To further complicate matters, the company had operations in the US, UK, Australia, and Canada, which meant that it had to answer to four regulators, each with different requirements and timelines for reporting.
Solution
Leveling the playing field with digital
The company realized that technology is the great equalizer. In search of a solution, it engaged Genpact to bring automation to its compliance function.
It had data in multiple legacy systems that had been cobbled together over time. So Genpact started by pinpointing the relevant data attributes, such as the transaction beneficiary, that existed in these disparate systems. Then, we implemented all modules of our product suite, riskCanvasTM.
riskCanvasTM automatically ingests the company's transactions nightly, reviews them against a variety of rules that Genpact develops with the payment firm, and creates alerts to highlight potentially suspicious transactions. The next day, analysts need to only review and validate any alerts.
Once an analyst confirms the alert, the transaction enters the case management module of riskCanvasTM. Using this module, the analyst conducts an investigation, attaches documents and notes detailing findings, and escalates the transaction to senior management. Management then decides whether the company will file a suspicious report to one of its global regulators.
Impact
Higher efficiency, lower risk
In the past, analysts had a growing backlog of transactions to review; now they can keep up.

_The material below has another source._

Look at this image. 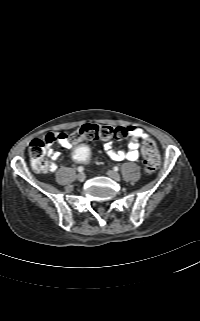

And instead of painstakingly reviewing lines of transaction data, analysts are free to be more specialized and focused. Some are reviewing alerts, some are investigating suspicious transactions. But all are able to perform their functions more efficiently and effectively. This allows analysts to spend more time on what matters: assessing customer and activity risk.
The company also has a single view of its customers, including whether and how frequently they have engaged in potentially suspicious activities, whether and how often they appear on sanctions lists, and what their overall risk score is. This level of insight helps the firm accept customers that would have been beyond its level of risk tolerance in the past, driving business growth.
The partnership with Genpact continues today. Together, we are working on a machine learning solution that will enable the company to identify patterns of behavior that don't match up with expectations. The solution will detect whether there are any anomalies in client transaction patterns, draw inferences from the data, and refine rules over time to keep them in tune with actual and evolving client behavior.
Call it corporate Darwinism. To be sure, those companies, like our client, that digitally transform their operations to suit new ways of conducting business will survive and thrive.